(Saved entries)
=== Section Start ===
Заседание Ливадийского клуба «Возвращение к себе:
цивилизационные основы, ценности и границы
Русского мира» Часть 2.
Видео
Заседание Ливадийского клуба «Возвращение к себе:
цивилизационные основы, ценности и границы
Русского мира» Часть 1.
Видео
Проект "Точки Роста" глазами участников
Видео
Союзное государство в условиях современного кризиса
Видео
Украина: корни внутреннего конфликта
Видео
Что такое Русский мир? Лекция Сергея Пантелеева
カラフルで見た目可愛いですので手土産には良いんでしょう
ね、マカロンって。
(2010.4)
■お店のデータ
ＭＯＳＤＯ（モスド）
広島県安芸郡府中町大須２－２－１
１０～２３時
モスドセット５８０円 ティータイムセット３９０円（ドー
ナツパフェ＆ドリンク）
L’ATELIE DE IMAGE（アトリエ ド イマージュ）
=== Section End ===
● What the task requires: Every record above must be printed again exactly.

● Output for this task:
Заседание Ливадийского клуба «Возвращение к себе:
цивилизационные основы, ценности и границы
Русского мира» Часть 2.
Видео
Заседание Ливадийского клуба «Возвращение к себе:
цивилизационные основы, ценности и границы
Русского мира» Часть 1.
Видео
Проект "Точки Роста" глазами участников
Видео
Союзное государство в условиях современного кризиса
Видео
Украина: корни внутреннего конфликта
Видео
Что такое Русский мир? Лекция Сергея Пантелеева
カラフルで見た目可愛いですので手土産には良いんでしょう
ね、マカロンって。
(2010.4)
■お店のデータ
ＭＯＳＤＯ（モスド）
広島県安芸郡府中町大須２－２－１
１０～２３時
モスドセット５８０円 ティータイムセット３９０円（ドー
ナツパフェ＆ドリンク）
L’ATELIE DE IMAGE（アトリエ ド イマージュ）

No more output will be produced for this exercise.